Как ни странно, репетиционный зал, в котором тем летом Final Melody готовила свою новую программу, был вполне уютный. Я говорю «странно», потому что само понятие уюта не вязалось с этими людьми, двое из которых явно находились на грани сумасшествия. Для их музыки больше подошел бы гигантский ангар с летучими мышами под потолком или голое поле аэродрома. Они были бы хороши перепившимися на Вудстоке, наширявшимися в Хэйт-Эшбери, но волею обстоятельств им пришлось жить и играть в Москве восьмидесятых, и они справлялись с этой задачей, как умели. Небольшой квадратный зал, мест на сто, уставленный рядами сколоченных в ряды кресел с откидными сидениями, обитыми черным дерматином. Неглубокая компактная сцена, над которой висел красный плакат с белыми буквами «Решения ХХVI съезда партии – в жизнь!», заставлена аппаратурой, по полу струятся провода, в углу сцены огромный гипсовый бюст Ленина на обитом кумачом постаменте. У постамента, на полу, небольшой натюрморт: круг изоленты (они периодически ремонтировали свою разваливавшуюся аппаратуру, перебинтовывали провода), термос с чаем, бутылка портвейна…

За ударной установкой сидел голый по пояс громадный человек в фетровой шляпе на длинных светлых волосах и жонглировал барабанными палочками. У него были грудные мышцы боксера – выпуклые, безволосые, блестящие от пота. Палочки без всяких усилий с его стороны, сами собой, плавно парили в воздухе, словно связанные друг с другом невидимой ниткой, и также плавно приземлялись в ладони. Следуя ритму, который звучал у него в голове, он через равные промежутки времени с расслабленной улыбкой то ли добряка, то ли дебила обрушивал двойной удар на большой барабан – и опять продолжал свои цирковые развлечения жонглера… Это был Роки Ролл – барабанщик Final Melody.

В центре сцены стоял длинный, тощий, обросший и небритый человек в черной майке с короткими рукавами и в синих джинсах, прорванных над правым коленом. С дырки свисала белая растрепанная бахрома. У него было бледное лицо человека, одержимого тайным пороком, и глубоко сидящие глаза, глядящие с тем суровым неодобрением, с каким смотрят на посетителей зоопарка орлы и сапсаны. Гитара – черная, сияющая, с серебристой вставкой, – висела у него на широком, расшитом индейским узором ремне. – Ты заткнешься, Магишен? – спросил гитарист, гражданское имя которого было мне, конечно, известно, но которое не имело никакого значения, ибо он был – Мираж. – Магишен, заткнись, прошу тебя, френд! Ты мне мешаешь, козел! – сказал он с усталым смирением человека, вынужденного по двадцать часов в сутки общаться с идиотами.

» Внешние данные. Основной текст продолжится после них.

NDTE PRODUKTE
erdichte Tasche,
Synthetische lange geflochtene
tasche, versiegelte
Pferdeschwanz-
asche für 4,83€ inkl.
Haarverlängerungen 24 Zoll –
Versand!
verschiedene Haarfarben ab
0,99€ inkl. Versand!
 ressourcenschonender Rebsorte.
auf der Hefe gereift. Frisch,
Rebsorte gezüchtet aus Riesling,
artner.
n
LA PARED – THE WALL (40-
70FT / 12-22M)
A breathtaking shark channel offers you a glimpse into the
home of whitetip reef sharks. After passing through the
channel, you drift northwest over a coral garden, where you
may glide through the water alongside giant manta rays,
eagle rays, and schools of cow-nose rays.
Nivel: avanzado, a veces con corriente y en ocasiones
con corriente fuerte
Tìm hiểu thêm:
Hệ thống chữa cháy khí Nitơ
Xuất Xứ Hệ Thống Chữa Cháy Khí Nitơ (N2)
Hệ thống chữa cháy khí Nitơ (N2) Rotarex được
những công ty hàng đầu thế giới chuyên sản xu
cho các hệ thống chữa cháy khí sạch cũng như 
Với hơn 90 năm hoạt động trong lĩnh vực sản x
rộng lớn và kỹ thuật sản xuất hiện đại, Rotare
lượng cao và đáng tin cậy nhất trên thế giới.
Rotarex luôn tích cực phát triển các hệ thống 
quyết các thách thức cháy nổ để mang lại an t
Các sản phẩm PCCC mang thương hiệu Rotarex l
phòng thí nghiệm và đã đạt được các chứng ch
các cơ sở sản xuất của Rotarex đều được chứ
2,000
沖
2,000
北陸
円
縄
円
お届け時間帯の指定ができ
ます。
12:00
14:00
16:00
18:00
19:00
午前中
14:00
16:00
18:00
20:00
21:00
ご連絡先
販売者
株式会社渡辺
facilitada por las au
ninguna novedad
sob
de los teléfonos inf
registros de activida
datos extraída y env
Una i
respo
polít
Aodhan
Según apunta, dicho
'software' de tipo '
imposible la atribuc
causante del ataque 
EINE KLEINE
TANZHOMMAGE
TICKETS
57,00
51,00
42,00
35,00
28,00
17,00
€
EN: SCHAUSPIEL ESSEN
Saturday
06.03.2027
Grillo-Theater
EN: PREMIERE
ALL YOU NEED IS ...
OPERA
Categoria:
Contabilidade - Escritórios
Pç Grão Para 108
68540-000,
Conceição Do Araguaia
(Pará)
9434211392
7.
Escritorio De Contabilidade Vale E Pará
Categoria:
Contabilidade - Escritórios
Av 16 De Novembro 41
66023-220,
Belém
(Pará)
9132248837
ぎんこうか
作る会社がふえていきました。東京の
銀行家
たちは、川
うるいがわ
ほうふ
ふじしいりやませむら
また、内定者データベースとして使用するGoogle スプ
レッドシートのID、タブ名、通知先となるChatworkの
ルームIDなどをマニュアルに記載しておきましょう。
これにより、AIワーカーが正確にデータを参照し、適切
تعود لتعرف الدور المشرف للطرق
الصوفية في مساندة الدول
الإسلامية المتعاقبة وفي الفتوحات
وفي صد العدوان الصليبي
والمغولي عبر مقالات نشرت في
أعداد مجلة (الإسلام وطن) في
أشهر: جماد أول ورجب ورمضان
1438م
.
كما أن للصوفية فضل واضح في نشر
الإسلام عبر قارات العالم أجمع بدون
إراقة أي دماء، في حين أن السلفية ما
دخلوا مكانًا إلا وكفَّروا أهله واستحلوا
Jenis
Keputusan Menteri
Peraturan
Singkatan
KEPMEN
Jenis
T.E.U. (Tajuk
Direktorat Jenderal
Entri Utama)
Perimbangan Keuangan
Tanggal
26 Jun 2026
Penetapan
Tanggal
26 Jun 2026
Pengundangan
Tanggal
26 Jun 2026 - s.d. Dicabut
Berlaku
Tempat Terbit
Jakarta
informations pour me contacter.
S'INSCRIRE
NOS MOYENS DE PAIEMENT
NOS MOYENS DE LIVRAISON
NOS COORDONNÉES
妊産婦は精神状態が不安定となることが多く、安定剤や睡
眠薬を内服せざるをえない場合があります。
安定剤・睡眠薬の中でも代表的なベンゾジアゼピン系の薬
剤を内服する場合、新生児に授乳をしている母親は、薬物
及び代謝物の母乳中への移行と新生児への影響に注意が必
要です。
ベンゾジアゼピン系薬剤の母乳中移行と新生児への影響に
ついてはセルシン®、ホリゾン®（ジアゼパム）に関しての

Орган в ответ пискнул мышкой и испустил игривую фразу, в которой я узнал многократно ускоренную и спародированную мелодию из Прощальной симфонии Гайдна. Большой барабан в ответ молодечески ухнул. Человек по прозвищу Магишен, лица которого не было видно за двумя свисающими потоками длинных волос, помахал правой рукой. Вслед затем орган захрюкал. И он хрюкал беспрерывно, все то время, пока палочки блаженно улыбающегося Роки Ролла выписывали виньетки в воздухе…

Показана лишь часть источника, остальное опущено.